*** Opening of Exercise data ***
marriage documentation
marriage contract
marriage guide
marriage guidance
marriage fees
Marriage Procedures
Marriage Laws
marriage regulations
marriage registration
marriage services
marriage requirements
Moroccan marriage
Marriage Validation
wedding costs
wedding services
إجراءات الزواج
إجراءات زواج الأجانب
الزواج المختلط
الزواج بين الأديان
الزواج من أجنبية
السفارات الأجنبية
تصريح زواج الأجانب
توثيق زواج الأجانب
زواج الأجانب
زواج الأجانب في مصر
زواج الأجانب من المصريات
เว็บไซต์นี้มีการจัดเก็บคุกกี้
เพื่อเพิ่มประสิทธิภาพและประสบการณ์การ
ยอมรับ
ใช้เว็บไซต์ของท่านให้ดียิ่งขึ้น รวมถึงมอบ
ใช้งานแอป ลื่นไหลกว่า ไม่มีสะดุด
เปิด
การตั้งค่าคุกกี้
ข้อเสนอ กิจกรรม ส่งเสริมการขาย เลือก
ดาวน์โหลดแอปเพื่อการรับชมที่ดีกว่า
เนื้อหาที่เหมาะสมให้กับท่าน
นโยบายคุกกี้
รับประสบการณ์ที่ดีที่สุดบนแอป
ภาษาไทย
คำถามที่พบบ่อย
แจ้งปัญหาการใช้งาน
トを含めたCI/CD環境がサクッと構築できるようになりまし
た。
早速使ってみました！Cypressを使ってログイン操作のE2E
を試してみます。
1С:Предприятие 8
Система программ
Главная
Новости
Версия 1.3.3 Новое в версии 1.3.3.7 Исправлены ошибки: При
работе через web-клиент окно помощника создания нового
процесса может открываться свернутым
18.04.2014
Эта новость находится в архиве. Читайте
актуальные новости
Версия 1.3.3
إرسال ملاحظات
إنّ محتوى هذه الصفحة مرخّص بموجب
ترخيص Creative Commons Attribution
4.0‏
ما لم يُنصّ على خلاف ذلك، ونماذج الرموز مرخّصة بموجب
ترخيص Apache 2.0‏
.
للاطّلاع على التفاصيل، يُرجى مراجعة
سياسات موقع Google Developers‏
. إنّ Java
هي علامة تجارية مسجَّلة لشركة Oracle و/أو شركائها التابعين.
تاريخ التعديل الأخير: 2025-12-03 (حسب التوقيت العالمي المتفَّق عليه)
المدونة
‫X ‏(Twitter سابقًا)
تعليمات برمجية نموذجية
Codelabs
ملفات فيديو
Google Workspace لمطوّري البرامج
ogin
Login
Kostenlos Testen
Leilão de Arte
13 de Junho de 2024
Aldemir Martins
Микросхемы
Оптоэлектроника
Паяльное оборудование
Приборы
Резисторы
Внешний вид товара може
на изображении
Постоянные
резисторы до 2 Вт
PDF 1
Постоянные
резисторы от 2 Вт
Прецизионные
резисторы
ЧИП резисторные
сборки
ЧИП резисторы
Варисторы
*** Close of Exercise data ***
What is needed is an exact retyping of every line from the one containing "เว็บไซต์นี้มีการจัดเก็บคุกกี้" through the final line of the entries, and only those lines.

เว็บไซต์นี้มีการจัดเก็บคุกกี้
เพื่อเพิ่มประสิทธิภาพและประสบการณ์การ
ยอมรับ
ใช้เว็บไซต์ของท่านให้ดียิ่งขึ้น รวมถึงมอบ
ใช้งานแอป ลื่นไหลกว่า ไม่มีสะดุด
เปิด
การตั้งค่าคุกกี้
ข้อเสนอ กิจกรรม ส่งเสริมการขาย เลือก
ดาวน์โหลดแอปเพื่อการรับชมที่ดีกว่า
เนื้อหาที่เหมาะสมให้กับท่าน
นโยบายคุกกี้
รับประสบการณ์ที่ดีที่สุดบนแอป
ภาษาไทย
คำถามที่พบบ่อย
แจ้งปัญหาการใช้งาน
トを含めたCI/CD環境がサクッと構築できるようになりまし
た。
早速使ってみました！Cypressを使ってログイン操作のE2E
を試してみます。
1С:Предприятие 8
Система программ
Главная
Новости
Версия 1.3.3 Новое в версии 1.3.3.7 Исправлены ошибки: При
работе через web-клиент окно помощника создания нового
процесса может открываться свернутым
18.04.2014
Эта новость находится в архиве. Читайте
актуальные новости
Версия 1.3.3
إرسال ملاحظات
إنّ محتوى هذه الصفحة مرخّص بموجب
ترخيص Creative Commons Attribution
4.0‏
ما لم يُنصّ على خلاف ذلك، ونماذج الرموز مرخّصة بموجب
ترخيص Apache 2.0‏
.
للاطّلاع على التفاصيل، يُرجى مراجعة
سياسات موقع Google Developers‏
. إنّ Java
هي علامة تجارية مسجَّلة لشركة Oracle و/أو شركائها التابعين.
تاريخ التعديل الأخير: 2025-12-03 (حسب التوقيت العالمي المتفَّق عليه)
المدونة
‫X ‏(Twitter سابقًا)
تعليمات برمجية نموذجية
Codelabs
ملفات فيديو
Google Workspace لمطوّري البرامج
ogin
Login
Kostenlos Testen
Leilão de Arte
13 de Junho de 2024
Aldemir Martins
Микросхемы
Оптоэлектроника
Паяльное оборудование
Приборы
Резисторы
Внешний вид товара може
на изображении
Постоянные
резисторы до 2 Вт
PDF 1
Постоянные
резисторы от 2 Вт
Прецизионные
резисторы
ЧИП резисторные
сборки
ЧИП резисторы
Варисторы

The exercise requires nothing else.